Story Iraq: Your Museum Caretaker

The guy keeps turning up like a case of hemorrhoid:

"Rare Look Inside Baghdad Museum" CARA BUCKLEY

BAGHDAD — For a few brief hours Tuesday, three dozen spectators — journalists, local politicians and their guards — gathered at the National Museum of Iraq here, their voices echoing through its vast, darkened halls. It was one of the few times outsiders had been allowed inside since Baghdad fell, looters stripped the galleries of some 15,000 Mesopotamian artifacts, and the museum became a wrenching symbol of the losses of the war.

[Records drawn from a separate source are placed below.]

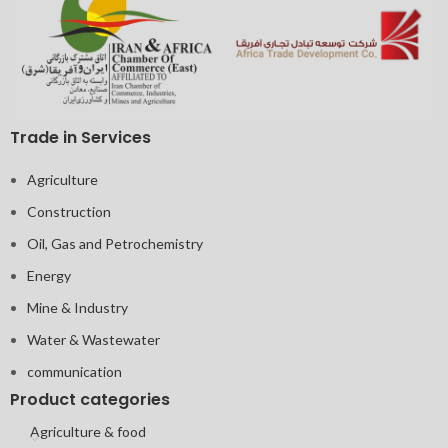
Trade in Services
Agriculture
Construction
Oil, Gas and Petrochemistry
Energy
Mine & Industry
Water & Wastewater
communication
Product categories
Agriculture & food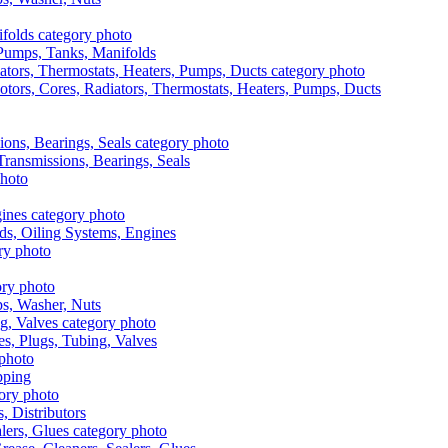
, Pumps, Tanks, Manifolds
otors, Cores, Radiators, Thermostats, Heaters, Pumps, Ducts
 Transmissions, Bearings, Seals
ads, Oiling Systems, Engines
aps, Washer, Nuts
es, Plugs, Tubing, Valves
pping
s, Distributors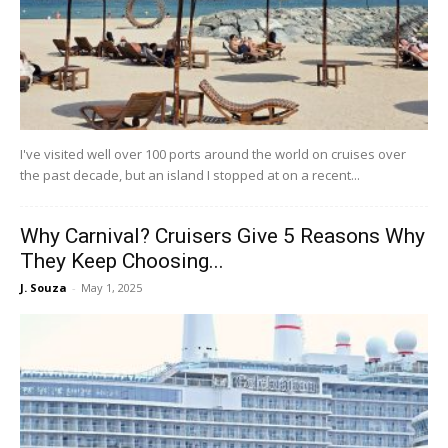
I've visited well over 100 ports around the world on cruises over
the past decade, but an island I stopped at on a recent...
Why Carnival? Cruisers Give 5 Reasons Why
They Keep Choosing...
J. Souza
-
May 1, 2025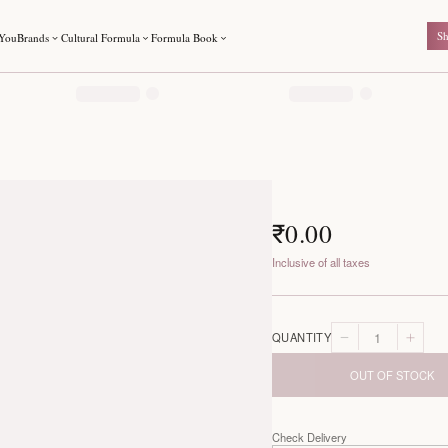
For You
Brands
Cultural Formula
Formula Book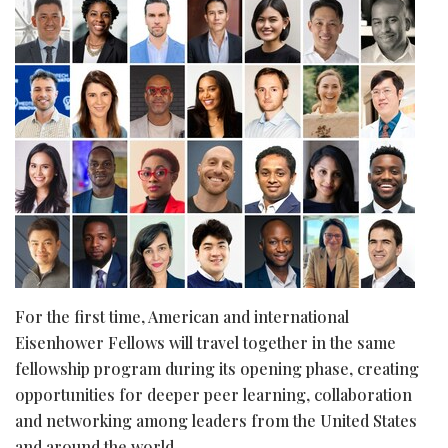
For the first time, American and international
Eisenhower Fellows will travel together in the same
fellowship program during its opening phase, creating
opportunities for deeper peer learning, collaboration
and networking among leaders from the United States
and around the world.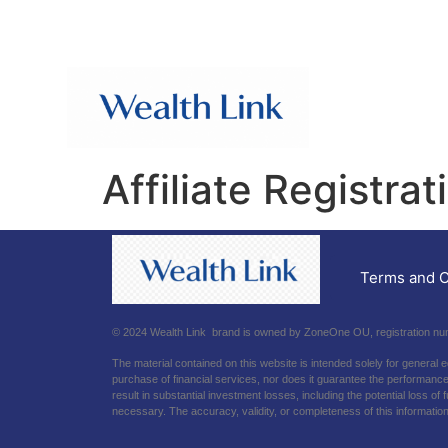
Affiliate Registrat
Terms and C
© 2024 Wealth Link brand is owned by ZoneOne OU, registration numb
The material contained on this website is intended solely for general 
purchase of financial services, nor does it guarantee the performance o
result in substantial investment losses, including the potential loss o
necessary. The accuracy, validity, or completeness of this information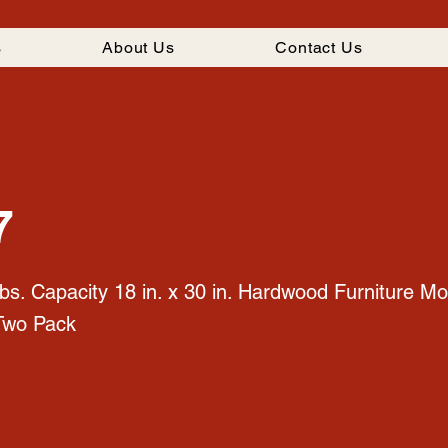
s
About Us
Contact Us
7
bs. Capacity 18 in. x 30 in. Hardwood Furniture Mo
Two Pack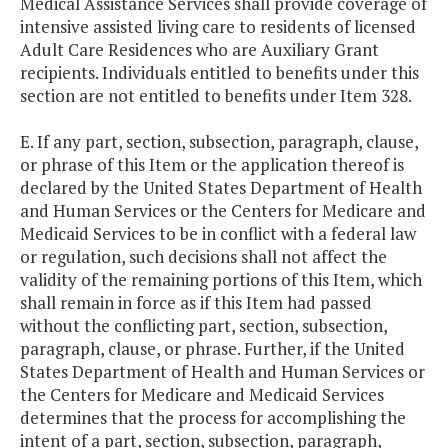
Medical Assistance Services shall provide coverage of
intensive assisted living care to residents of licensed
Adult Care Residences who are Auxiliary Grant
recipients. Individuals entitled to benefits under this
section are not entitled to benefits under Item 328.
E. If any part, section, subsection, paragraph, clause,
or phrase of this Item or the application thereof is
declared by the United States Department of Health
and Human Services or the Centers for Medicare and
Medicaid Services to be in conflict with a federal law
or regulation, such decisions shall not affect the
validity of the remaining portions of this Item, which
shall remain in force as if this Item had passed
without the conflicting part, section, subsection,
paragraph, clause, or phrase. Further, if the United
States Department of Health and Human Services or
the Centers for Medicare and Medicaid Services
determines that the process for accomplishing the
intent of a part, section, subsection, paragraph,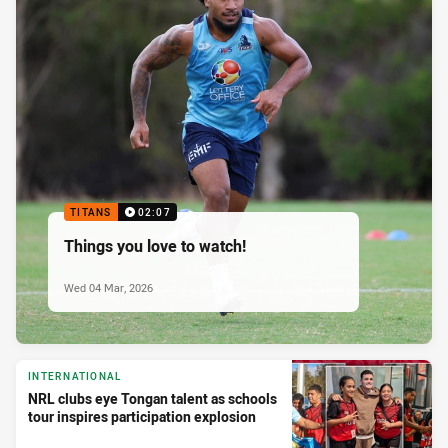
TITANS
02:07
Things you love to watch!
Wed 04 Mar, 2026
INTERNATIONAL
NRL clubs eye Tongan talent as schools
tour inspires participation explosion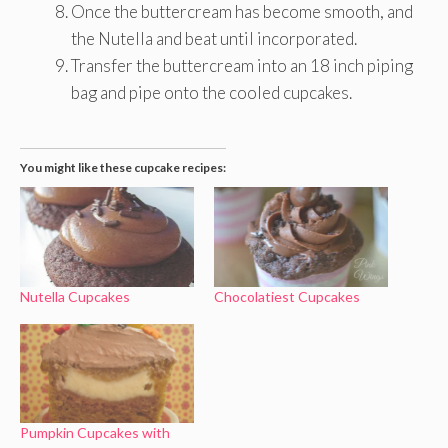
Once the buttercream has become smooth, and
the Nutella and beat until incorporated.
Transfer the buttercream into an 18 inch piping
bag and pipe onto the cooled cupcakes.
You might like these cupcake recipes:
Nutella Cupcakes
Chocolatiest Cupcakes
Pumpkin Cupcakes with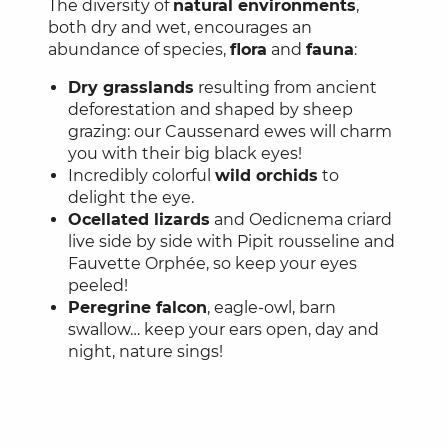
The diversity of
natural environments
,
both dry and wet, encourages an
abundance of species,
flora
and
fauna
:
Dry grasslands
resulting from ancient
deforestation and shaped by sheep
grazing: our Caussenard ewes will charm
you with their big black eyes!
Incredibly colorful
wild orchids
to
delight the eye.
Ocellated lizards
and Oedicnema criard
live side by side with Pipit rousseline and
Fauvette Orphée, so keep your eyes
peeled!
Peregrine falcon
, eagle-owl, barn
swallow… keep your ears open, day and
night, nature sings!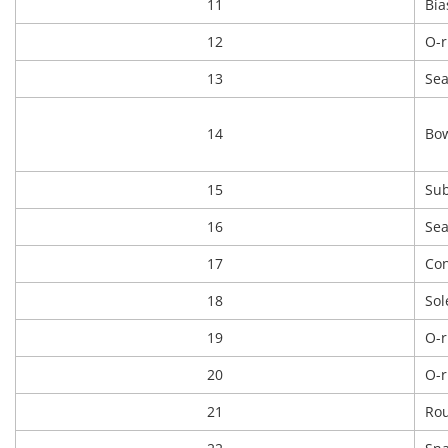
11
Bia
12
O-r
13
Sea
14
Bow
15
Sub
16
Sea
17
Con
18
Sol
19
O-r
20
O-r
21
Rou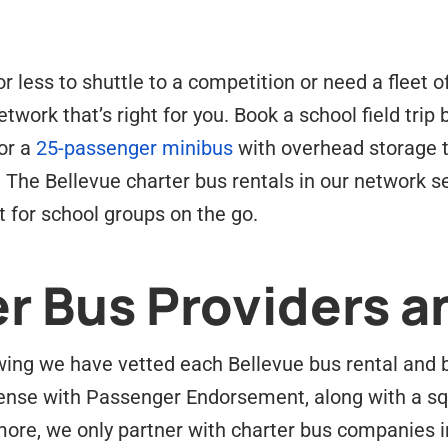
 less to shuttle to a competition or need a fleet o
twork that’s right for you. Book a school field trip
or a
25-passenger minibus
with overhead storage t
. The Bellevue charter bus rentals in our network 
 for school groups on the go.
r Bus Providers a
ing we have vetted each Bellevue bus rental and bus
ense with Passenger Endorsement, along with a sq
ore, we only partner with charter bus companies 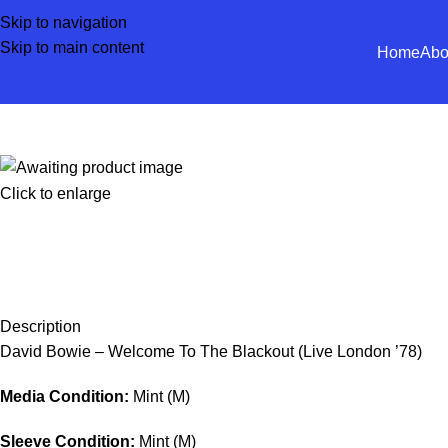
Skip to navigation
Skip to main content
Home
Abo
Click to enlarge
Description
David Bowie – Welcome To The Blackout (Live London ’78)
Media Condition:
Mint (M)
Sleeve Condition:
Mint (M)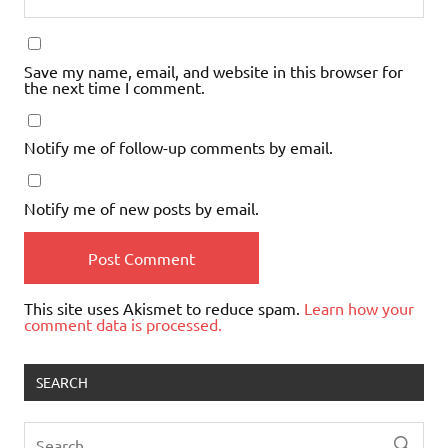
Save my name, email, and website in this browser for
the next time I comment.
Notify me of follow-up comments by email.
Notify me of new posts by email.
This site uses Akismet to reduce spam.
Learn how your
comment data is processed.
SEARCH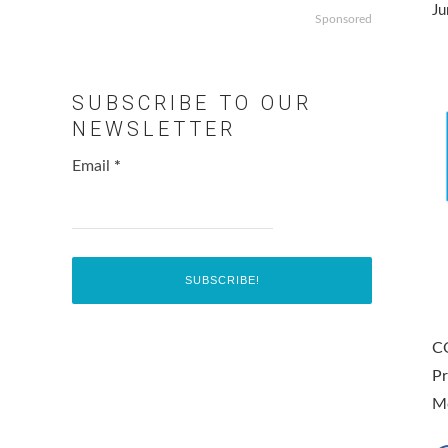
Ju
Sponsored
SUBSCRIBE TO OUR
NEWSLETTER
Email
*
C
Pr
M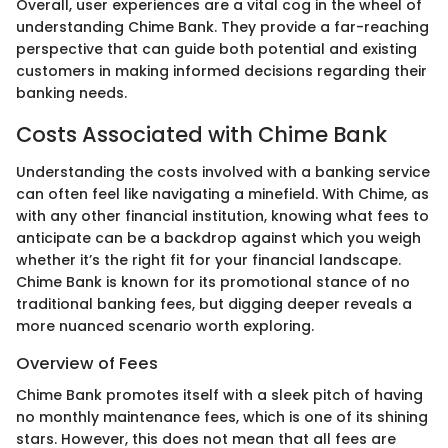
Overall, user experiences are a vital cog in the wheel of
understanding Chime Bank. They provide a far-reaching
perspective that can guide both potential and existing
customers in making informed decisions regarding their
banking needs.
Costs Associated with Chime Bank
Understanding the costs involved with a banking service
can often feel like navigating a minefield. With Chime, as
with any other financial institution, knowing what fees to
anticipate can be a backdrop against which you weigh
whether it’s the right fit for your financial landscape.
Chime Bank is known for its promotional stance of no
traditional banking fees, but digging deeper reveals a
more nuanced scenario worth exploring.
Overview of Fees
Chime Bank promotes itself with a sleek pitch of having
no monthly maintenance fees, which is one of its shining
stars. However, this does not mean that all fees are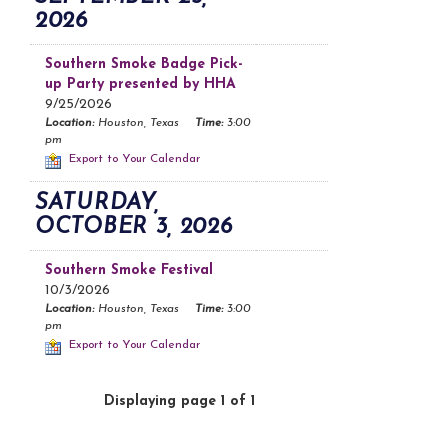
2026
Southern Smoke Badge Pick-
up Party presented by HHA
9/25/2026
Location:
Houston, Texas
Time:
3:00
pm
Export to Your Calendar
SATURDAY,
OCTOBER 3, 2026
Southern Smoke Festival
10/3/2026
Location:
Houston, Texas
Time:
3:00
pm
Export to Your Calendar
Displaying page 1 of 1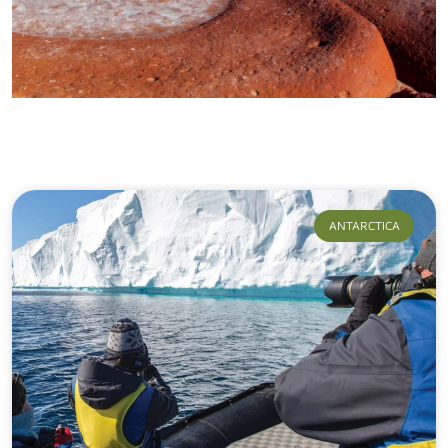
Our Journeys
ANTARCTICA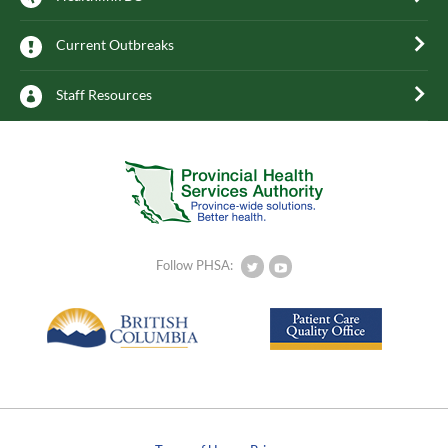
Current Outbreaks
Staff Resources
Follow PHSA: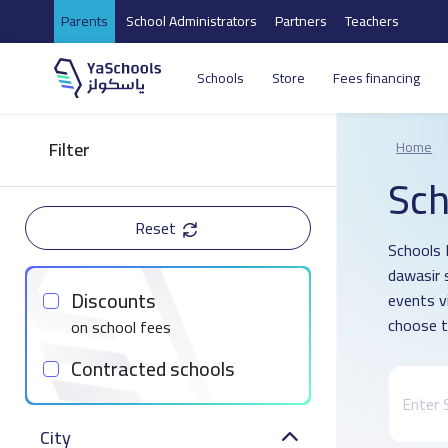
Parents
School Administrators
Partners
Teachers
Schools
Store
Fees financing
Filter
Home
Sch
Reset
Schools 
dawasir 
Discounts
events v
choose t
on school fees
Contracted schools
City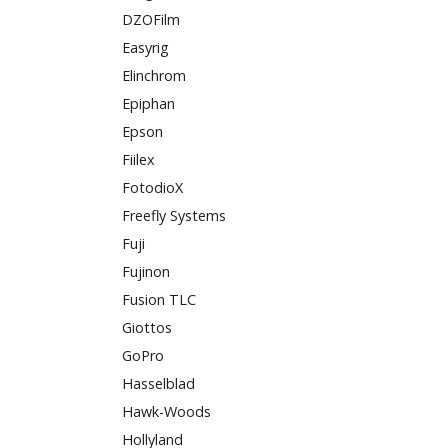
DZOFilm
Easyrig
Elinchrom
Epiphan
Epson
Fiilex
FotodioX
Freefly Systems
Fuji
Fujinon
Fusion TLC
Giottos
GoPro
Hasselblad
Hawk-Woods
Hollyland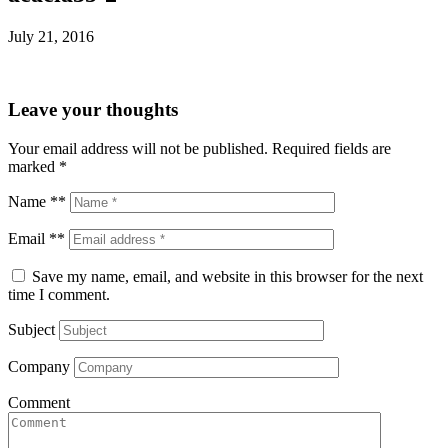
July 21, 2016
Leave your thoughts
Your email address will not be published.
Required fields are
marked
*
Name **
Email **
Save my name, email, and website in this browser for the next
time I comment.
Subject
Company
Comment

Aside from a brief opening in late 2003, when officials and other guests were invited in, the museum has been shuttered since the invasion. But there has been a great push to reopen it of late.

The museum visit on Tuesday, a media event, was organized by Ahmad Chalabi, the Shiite politician and former exile leader who helped shape the Pentagon’s case for war. By organizing the visit, Mr. Chalabi sought to highlight the museum’s restoration efforts and insert himself in the recovery process. Before a row of photographers and cameramen, he presented the museum’s director with some 400 missing artifacts that he had procured through a friend.

Chalabi told the executive director, Amira Eidan:

We need help from international experts. We have so many more missing pieces, we need to do active search to get them back.”

Chalabi's photo-op! This is disgusting!

Shouldn't that lying criminal be in a jail cell?